Andammo avanti fino a riempire nuovamente le casse. Mi sedetti vicino a Luke a fumare purini e a ripulirmi dalla resina che incrostava le mani. Luke ci sfidò a mangiare i fiori di ganja. Ne mangiammo cinque o sei a testa, ingoiandoli in un sol boccone. Continuammo così fino a che non fece buio, poi tornammo all’accampamento. Notai la ragazza spagnola che prima era sparita dalla piantagione. Lorenzo piantò la tenda vicino alla mia auto e poi, per fortuna, ci invitarono a mangiare. Mic era il quarto membro della banda, era lui a preparare la cena: tortillas al formaggio e zuppa di fagioli con mais. La zuppa era in scatola ma, vista la fame, ci sembrò buonissima.

Mentre dopocena, sotto al gazebo, chiacchieravamo rilassati, David era andato al rimorchio per cavalli. Era ritornato con un mitragliatore nero che si mise a lucidare con un panno. Non so se volesse impressionarci ma ci riuscì perfettamente e per qualche minuto non parlò nessuno. Daniel disse anche di aver visto un orso.

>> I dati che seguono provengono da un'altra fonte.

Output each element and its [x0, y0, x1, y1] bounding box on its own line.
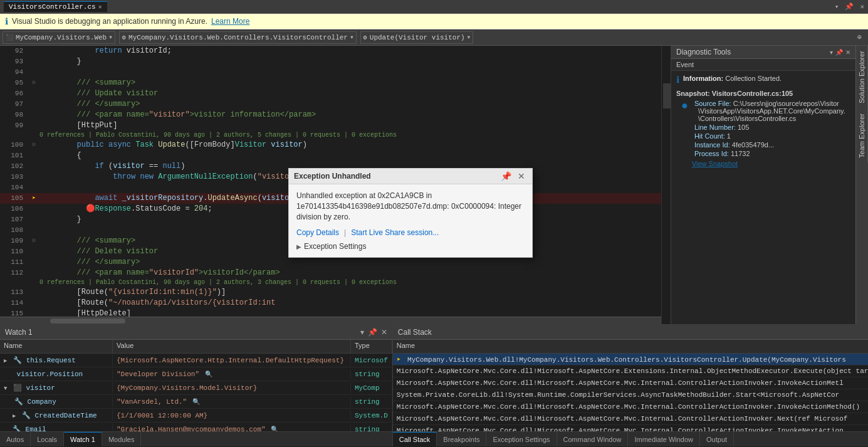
watch-name-request: ▶ 🔧 this.Request	[0, 355, 113, 365]
diag-close[interactable]: ✕	[845, 49, 850, 56]
exception-pin-button[interactable]: 📌	[499, 171, 513, 181]
code-line-111: 111 /// </summary>	[0, 257, 671, 268]
code-line-97: 97 /// </summary>	[0, 99, 671, 110]
watch-row-position: visitor.Position "Developer Division" 🔍 …	[0, 367, 392, 381]
diag-minimize[interactable]: ▾	[830, 49, 833, 56]
callstack-header-row: Name Lang	[393, 340, 868, 354]
panel-pin[interactable]: 📌	[845, 3, 854, 11]
cs-active-arrow: ➤	[397, 356, 401, 364]
cs-row-2: Microsoft.AspNetCore.Mvc.Core.dll!Micros…	[393, 377, 868, 389]
minimap	[661, 46, 671, 324]
tab-options[interactable]: ✕	[98, 3, 102, 11]
code-line-100: 100 ⊟ public async Task Update([FromBody…	[0, 140, 671, 150]
current-line-arrow: ➤	[32, 193, 36, 204]
active-tab[interactable]: VisitorsController.cs ✕	[4, 1, 107, 12]
exception-header-buttons: 📌 ✕	[499, 171, 527, 181]
exception-settings-label: Exception Settings	[304, 242, 366, 251]
snapshot-section: Snapshot: VisitorsController.cs:105 ● So…	[676, 90, 850, 167]
watch-name-company: 🔧 Company	[0, 396, 113, 407]
diag-pin[interactable]: 📌	[835, 49, 843, 56]
cs-col-name: Name	[393, 340, 868, 353]
panel-close[interactable]: ✕	[860, 3, 864, 11]
process-id-field: Process Id: 11732	[694, 150, 845, 157]
callstack-panel: Call Stack ▾ 📌 ✕ Name Lang ➤ MyCompany.V…	[393, 325, 868, 446]
cs-cell-name-3: System.Private.CoreLib.dll!System.Runtim…	[393, 391, 868, 399]
watch-col-name: Name	[0, 340, 113, 353]
instance-id-field: Instance Id: 4fe035479d...	[694, 141, 845, 149]
exception-close-button[interactable]: ✕	[516, 171, 527, 181]
code-line-95: 95 ⊟ /// <summary>	[0, 78, 671, 88]
team-explorer-tab[interactable]: Team Explorer	[856, 108, 868, 163]
magnify-email[interactable]: 🔍	[269, 426, 280, 432]
info-bar: ℹ Visual Studio is debugging an applicat…	[0, 14, 868, 29]
exception-body: Unhandled exception at 0x2CA1A9CB in 1e7…	[289, 184, 532, 257]
code-line-93: 93 }	[0, 56, 671, 67]
refs-line-112: 0 references | Pablo Costantini, 90 days…	[0, 278, 671, 287]
learn-more-link[interactable]: Learn More	[211, 17, 249, 26]
code-line-101: 101 {	[0, 150, 671, 161]
code-editor[interactable]: 92 return visitorId; 93 } 94 95 ⊟	[0, 46, 671, 324]
snapshot-details: ● Source File: C:\Users\njjog\source\rep…	[681, 100, 850, 167]
watch-type-email: string	[351, 424, 392, 432]
panel-minimize[interactable]: ▾	[835, 3, 839, 11]
cs-row-3: System.Private.CoreLib.dll!System.Runtim…	[393, 389, 868, 401]
side-tabs: Solution Explorer Team Explorer	[855, 46, 868, 324]
cs-cell-name-2: Microsoft.AspNetCore.Mvc.Core.dll!Micros…	[393, 379, 868, 387]
code-line-96: 96 /// Update visitor	[0, 88, 671, 99]
live-share-link[interactable]: Start Live Share session...	[351, 228, 439, 237]
method-icon: ⚙	[363, 34, 367, 41]
magnify-company[interactable]: 🔍	[191, 398, 201, 405]
controller-selector[interactable]: ⚙ MyCompany.Visitors.Web.Controllers.Vis…	[119, 31, 357, 44]
line-number-field: Line Number: 105	[694, 124, 845, 131]
solution-explorer-tab[interactable]: Solution Explorer	[856, 46, 868, 108]
project-icon: ⬛	[6, 34, 13, 41]
tab-callstack[interactable]: Call Stack	[393, 432, 437, 446]
expand-button[interactable]: ⊕	[857, 33, 862, 42]
exception-actions: Copy Details | Start Live Share session.…	[296, 228, 525, 237]
cs-cell-name-6: Microsoft.AspNetCore.Mvc.Core.dll!Micros…	[393, 426, 868, 431]
minimap-thumb[interactable]	[663, 83, 671, 108]
watch-value-request: {Microsoft.AspNetCore.Http.Internal.Defa…	[113, 355, 351, 365]
info-message: Visual Studio is debugging an applicatio…	[12, 17, 207, 26]
watch-row-createddatetime: ▶ 🔧 CreatedDateTime {1/1/0001 12:00:00 A…	[0, 409, 392, 423]
diagnostic-header: Diagnostic Tools ▾ 📌 ✕	[671, 46, 855, 59]
tab-immediate-window[interactable]: Immediate Window	[628, 432, 700, 446]
h-scrollbar[interactable]	[0, 317, 661, 324]
tab-command-window[interactable]: Command Window	[557, 432, 629, 446]
method-selector[interactable]: ⚙ Update(Visitor visitor) ▼	[360, 31, 474, 44]
code-line-113: 113 [Route("{visitorId:int:min(1)}")]	[0, 287, 671, 298]
h-scroll-thumb[interactable]	[50, 318, 125, 323]
diag-info-icon: ℹ	[676, 75, 679, 85]
project-selector[interactable]: ⬛ MyCompany.Visitors.Web ▼	[3, 31, 115, 44]
method-chevron: ▼	[468, 34, 471, 40]
magnify-position[interactable]: 🔍	[204, 371, 214, 377]
watch-name-createddatetime: ▶ 🔧 CreatedDateTime	[0, 410, 113, 421]
watch-row-request: ▶ 🔧 this.Request {Microsoft.AspNetCore.H…	[0, 354, 392, 367]
exception-title: Exception Unhandled	[294, 172, 371, 181]
controller-chevron: ▼	[350, 34, 353, 40]
tab-watch1[interactable]: Watch 1	[64, 432, 102, 446]
watch-minimize[interactable]: ▾	[360, 328, 364, 337]
tab-locals[interactable]: Locals	[31, 432, 64, 446]
diagnostic-title: Diagnostic Tools	[676, 48, 731, 56]
tab-breakpoints[interactable]: Breakpoints	[437, 432, 486, 446]
tab-autos[interactable]: Autos	[0, 432, 31, 446]
code-line-98: 98 /// <param name="visitor">visitor inf…	[0, 110, 671, 120]
copy-details-link[interactable]: Copy Details	[296, 228, 339, 237]
tab-modules[interactable]: Modules	[102, 432, 142, 446]
tab-exception-settings[interactable]: Exception Settings	[486, 432, 557, 446]
source-file-field: Source File: C:\Users\njjog\source\repos…	[694, 100, 845, 122]
tab-filename: VisitorsController.cs	[9, 3, 96, 11]
code-line-112: 112 /// <param name="visitorId">visitorI…	[0, 268, 671, 278]
title-bar: VisitorsController.cs ✕ ▾ 📌 ✕	[0, 0, 868, 14]
cs-row-0: ➤ MyCompany.Visitors.Web.dll!MyCompany.V…	[393, 354, 868, 365]
exception-settings-toggle[interactable]: ▶ Exception Settings	[296, 242, 525, 251]
watch-pin[interactable]: 📌	[368, 328, 377, 337]
watch-close[interactable]: ✕	[381, 328, 387, 337]
view-snapshot-link[interactable]: View Snapshot	[692, 160, 845, 167]
method-name: Update(Visitor visitor)	[370, 34, 465, 41]
exception-popup: Exception Unhandled 📌 ✕ Unhandled except…	[288, 168, 533, 258]
tab-output[interactable]: Output	[700, 432, 734, 446]
watch-type-company: string	[351, 397, 392, 407]
watch-type-request: Microsof	[351, 355, 392, 365]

Il giorno seguente andai appena sveglio al gazebo, per fumare. David e Mic erano già svegli, mi offrirono un caffè e scambiammo due parole. Piano piano arrivarono tutti e andammo a lavorare. La giornata fu identica alla precedente, compreso il fatto che il pranzo non fosse previsto. Si finiva alle sei di sera.

David ci aspettava in piedi all’accampamento. Ci ringraziò per aver svolto bene il lavoro, ci diede cinquecento dollari. Poi, indicando il solito cestino, disse: «Prima di partire prendetevi un po’ d’erba». Prendemmo una manciata a testa. «Ho detto che potete prendere dell’erba», disse nuovamente con tono autoritario. Ubbidimmo e prendemmo altre due manciate a testa. Daniel ci fece strada fino all’ultimo cancello. Nel tragitto pensammo che ci avrebbe sparato, derubato e fottuto la macchina. Per fortuna non accadde nulla del genere. Ero comunque felicissimo di lasciare la fattoria dei texani. E avevamo guadagnato cinquecento dollari in una giornata.

Erano ormai le sette passate e il supermercato chiudeva alle dieci, avevamo tre ore per arrivare al paese. Guidai a cannone per quelle stradine di montagna e arrivammo appena in tempo. Nel super incontrai Luca e Jimmy, due ragazzi di Bologna che avevo conosciuto qualche giorno prima. Ci dissero che c’era una festa di Halloween in una fattoria a dieci minuti di macchina. Ci sarebbe stata molta gente, perché la voce si sparge in fretta tra i coltivatori stagionali. Pensammo se mangiare qualcosa di fresco, un panino o altro. Alla fine, Jimmy propose: «Se pigliassimo un pezzo di bamba in quattro e non mangiassimo niente?». Comprammo due casse di birra e un pacco di patatine. Le mangiammo in macchina, soddisfatti, mentre ci dirigevamo alla festa.



* Valerio Cheraz ha 28 anni ed è nato a Aosta. Laureato in Scienze politiche e relazioni internazionali all’Università di Firenze, non ha ancora pubblicato la raccolta da cui proviene questo racconto.